* [Page images and extracted text]:
⟨

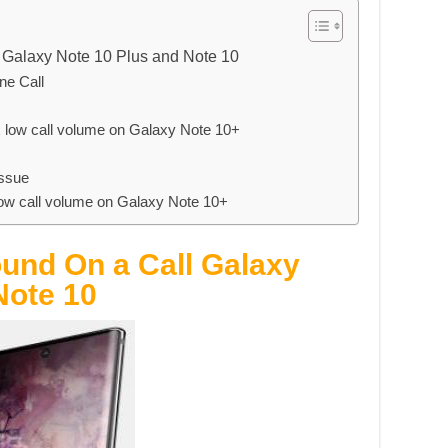
 Galaxy Note 10 Plus and Note 10
ne Call
x low call volume on Galaxy Note 10+
issue
 low call volume on Galaxy Note 10+
und On a Call Galaxy
Note 10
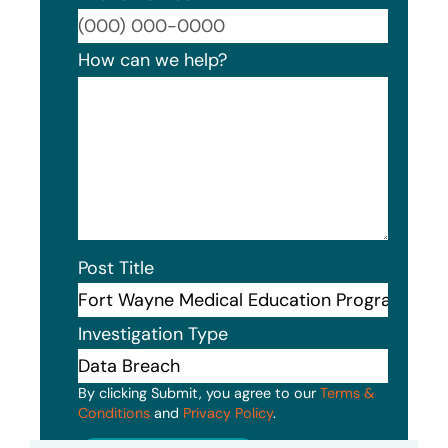
Format
How can we help?
Post Title
Investigation Type
By clicking Submit, you agree to our
Terms &
Conditions
and
Privacy Policy
.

⟩

* [What the exercise asks]: Output the entries exactly and keep every picture out of them.

* [Problem solution]:
 Galaxy Note 10 Plus and Note 10
ne Call
x low call volume on Galaxy Note 10+
issue
 low call volume on Galaxy Note 10+
und On a Call Galaxy
Note 10
Format
How can we help?
Post Title
Investigation Type
By clicking Submit, you agree to our
Terms &
Conditions
and
Privacy Policy
.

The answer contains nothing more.